Sejenak, aku kembali mengingat-ingat dan menyegarkan kembali memori daya pikir. Flashback sejenak pengalaman yang kudapat ketika mengunjungi beberapa Lembaga Dakwah Kampus yang turut diperhitungkan eksistensinya di tingkat nasional. Mampu menjadi penggerak unit dakwah lain yang tergabung dalam Forum Silaturrahim Lembaga Dakwah Kampus (FSLDK). Lembaga Dakwah Kampus yang mampu menjadi pusat inspirasi dan motivasi gerakan mahasiswa di daerah manapun. Sebut saja Lembaga Dakwah Kampus Jamaah Nurul Huda Universitas Sebelas Maret Solo, Lembaga Dakwah Kampus Keluarga Mahasiswa Islam Institut Teknologi Bandung, dan Lembaga Dakwah Kampus Salam Universitas Indonesia. Lembaga Dakwah Kampus yang selalu mengurusi Dakwah sambil mengurusi Masjid, tidak pernah menabrakkan antara urusan pembenahan internal strukturnya dan pelayanan terhadap jamaah masjid kampus, selalu mengutamakan urusan dakwah kampus dan masjid kampus tanpa memihak.

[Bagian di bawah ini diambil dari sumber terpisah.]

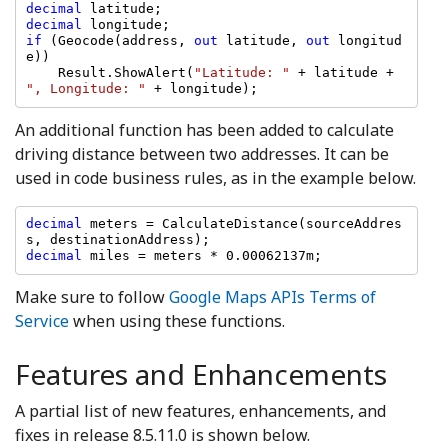
decimal 
decimal 
if 
(Geocode(address, 
out 
latitude, 
out 
longitud
e))

    Result.ShowAlert(
"Latitude: " 
+ latitude + 
", Longitude: " 
+ longitude);
An additional function has been added to calculate
driving distance between two addresses. It can be
used in code business rules, as in the example below.
decimal 
meters = CalculateDistance(sourceAddres
decimal 
miles = meters * 0.00062137m;
Make sure to follow
Google Maps APIs Terms of
Service
when using these functions.
Features and Enhancements
A partial list of new features, enhancements, and
fixes in release 8.5.11.0 is shown below.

Dengan sepenuh kejujuran dan kacamata yang bebas dari segala prasangka, hal ini belum di perhatikan di Lembaga Dakwah Kampus di Kampus Bumi Kaktus ini. Padahal inilah Jalan menuju Tadulako Madani yang sering dikoar-koarkan tanpa memahami substansi sebenarnya. Dakwah Kampus dan Masjid Kampus tidak boleh sama sekali terpisah!! Bila ingin Kampus madani tak hanya sekedar mimpi, camkan hal ini!! Inilah jalan menuju kampus madani, menuju tadulako madani. Benahi dan beraksi dengan segera setelah membaca tulisan ini. Dengan perlahan, memperhitungkan dan mematangkan proses, step by step, slow but sure, dengan keyakinan dan azzam yang terpancang sambil menatap ke depan dengan penuh optimisme. Dari hati yang terdalam, serial menuju tadulako madani ini akan terus berlanjut, sambil terus mencoba menjadi teladan akan ucapan, karena perjuangan adalah pelaksanaan dari kata-kata yang terucap maupun tertulis. Sambil terus menantikan dan mencari ghirah sesungguhnya dari para pejuang dakwah kampus.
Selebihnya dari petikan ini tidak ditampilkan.